How to configure the GPU selection policy for GPU sharing-Container Service for Kubernetes(ACK)-阿里云帮助中心

By default, the scheduler allocates GPU resources by filling one GPU on a node before moving to another. This approach helps prevent gpu memory fragmentation. However, in some scenarios, you may want to distribute Pods across multiple GPUs to minimize the impact on your workloads if a single GPU fails. This topic describes how to configure the gpu selection policy for gpu sharing.

Prerequisites

How it works

When you use gpu sharing on a node with multiple GPUs, you can choose from two policies for allocating GPUs to Pods:

Binpack: (Default) The scheduler fills one GPU on a node before allocating resources from another. This approach prevents gpu memory fragmentation.
Spread: The scheduler distributes Pods as evenly as possible across all available GPUs on a node. This approach minimizes the number of workloads affected if a single GPU fails.
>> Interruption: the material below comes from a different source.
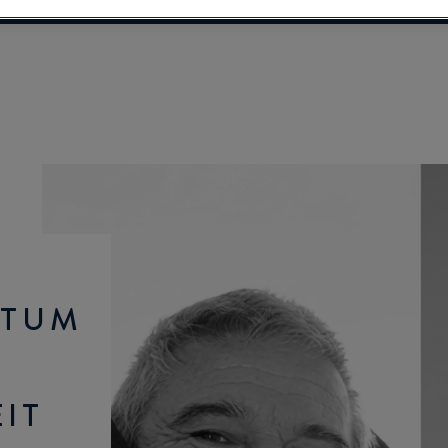
HTUM
IT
The following example shows a node with two GPUs, each with 15 GiB of gpu memory. Pod1 requests 2 GiB of gpu memory, and Pod2 requests 3 GiB.

Procedure

By default, the gpu selection policy for a node is Binpack. To use the Spread policy for gpu sharing, follow these steps.

Step 1: Create a node pool

Log on to the ACK console. In the left navigation pane, click Clusters.
On the Clusters page, click the name of the target cluster. In the left navigation pane, choose Nodes > Node Pools.

On the Node Pools page, click Create Node Pool in the upper-right corner.

On the Create Node Pool page, set the parameters and click Confirm. The following table describes the key parameters. For information about other parameters, see Create and manage a node pool.

Parameter	Description
Instance type	For Architecture, select GPU-accelerated instance and select an instance type. The `Spread` policy is effective only on nodes with multiple GPUs. Select an instance type with multiple GPUs.
Expected nodes	Specify the initial number of nodes in the node pool. Set this to 0 if you do not want to create nodes immediately.
Node label	Click to add the following two labels: Set Key to `ack.node.gpu.schedule` and Value to `cgpu`. This enables gpu sharing and gpu memory isolation. Set Key to `ack.node.gpu.placement` and Value to `spread`. This enables the `Spread` policy for the node.

Step 2: Submit a job

Log on to the ACK console. In the left navigation pane, click Clusters.
On the Clusters page, click the name of your cluster. In the left navigation pane, click Workloads > Jobs.

In the upper-right corner of the page, click Create from YAML. Copy the following YAML content into the Template editor, modify the content as described in the comments, and click Create.

YAML details

apiVersion: batch/v1
kind: Job
metadata:
  name: tensorflow-mnist-spread
spec:
  parallelism: 3
  template:
    metadata:
      labels:
        app: tensorflow-mnist-spread
    spec:
      nodeSelector:
         kubernetes.io/hostname: <NODE_NAME> # Replace <NODE_NAME> with the name of a GPU node in your cluster to better observe the effect, for example, cn-shanghai.192.0.2.109.
      containers:
      - name: tensorflow-mnist-spread
        image: registry.cn-beijing.aliyuncs.com/ai-samples/gpushare-sample:tensorflow-1.5
        command:
        - python
        - tensorflow-sample-code/tfjob/docker/mnist/main.py
        - --max_steps=100000
        - --data_dir=tensorflow-sample-code/data
        resources:
          limits:
            aliyun.com/gpu-mem: 4 # Requests 4 GiB of gpu memory.
        workingDir: /root
      restartPolicy: Never

YAML file description:

This YAML file defines a Job that uses the TensorFlow MNIST sample. The Job creates three Pods, and each Pod requests 4 GiB of gpu memory.
A Pod requests 4 GiB of gpu memory by defining aliyun.com/gpu-mem: 4 in the resources.limits section of the Pod specification.
To observe the effect on a single node, the YAML file adds a nodeSelector, kubernetes.io/hostname: <NODE_NAME>, to schedule the Pods to a specific node.

Step 3: Verify the Spread policy

Use the gpu inspection tool to query GPU resource allocation on the node:

kubectl inspect cgpu

NAME                   IPADDRESS      GPU0(Allocated/Total)  GPU1(Allocated/Total)  GPU2(Allocated/Total)  GPU3(Allocated/Total)  GPU Memory(GiB)
cn-shanghai.192.0.2.109  192.0.2.109  4/15                   4/15                   0/15                   4/15                   12/60
--------------------------------------------------------------------------------------
Allocated/Total GPU Memory In Cluster:
12/60 (20%)

The output indicates that the three Pods are scheduled to different GPUs on the node. This confirms that the Spread policy is in effect.